Filter the data for lines with the word "para", then copy every line so identified.

BEGIN Exercise materials

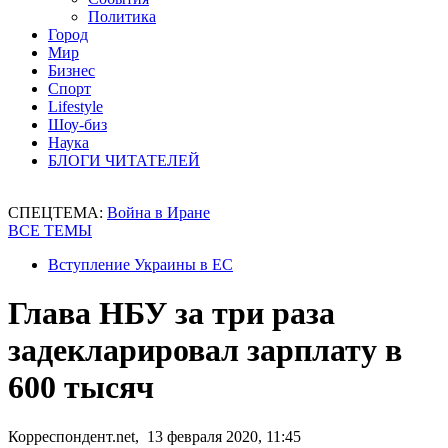
Политика
Город
Мир
Бизнес
Спорт
Lifestyle
Шоу-биз
Наука
БЛОГИ ЧИТАТЕЛЕЙ
СПЕЦТЕМА:
Война в Иране
ВСЕ ТЕМЫ
Вступление Украины в ЕС
Глава НБУ за три раза
задекларировал зарплату в
600 тысяч
Корреспондент.net, 13 февраля 2020, 11:45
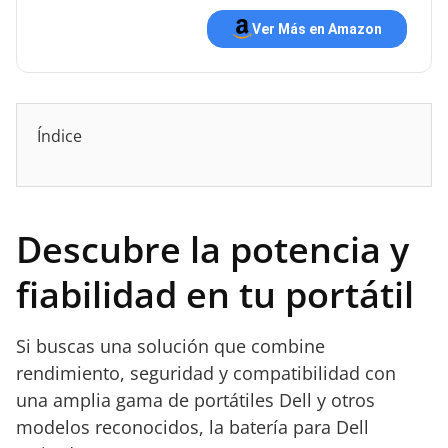
Ver Más en Amazon
Índice
Descubre la potencia y
fiabilidad en tu portátil
Si buscas una solución que combine
rendimiento, seguridad y compatibilidad con
una amplia gama de portátiles Dell y otros
modelos reconocidos, la batería para Dell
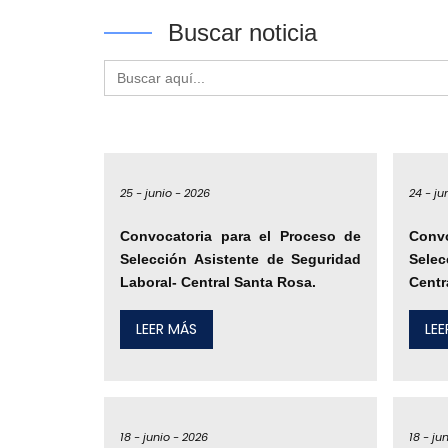
Buscar noticia
Buscar:
25 -
junio -
2026
24 -
ju
Convocatoria para el Proceso de
Conv
Selección Asistente de Seguridad
Selec
Laboral- Central Santa Rosa.
Centr
LEER MÁS
LE
18 -
junio -
2026
18 -
jun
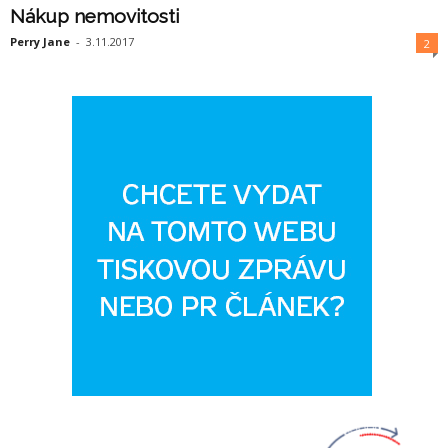
Nákup nemovitosti
Perry Jane
-
3.11.2017
2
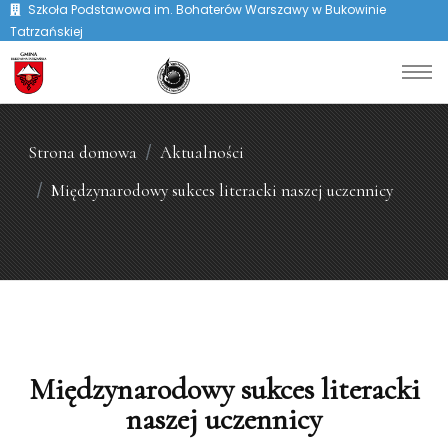
Szkoła Podstawowa im. Bohaterów Warszawy w Bukowinie
Tatrzańskiej
Strona domowa
Aktualności
Międzynarodowy sukces literacki naszej uczennicy
Międzynarodowy sukces literacki
naszej uczennicy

END Exercise materials

» **Response to the task**
modelos reconocidos, la batería para Dell
Convocatoria para el Proceso de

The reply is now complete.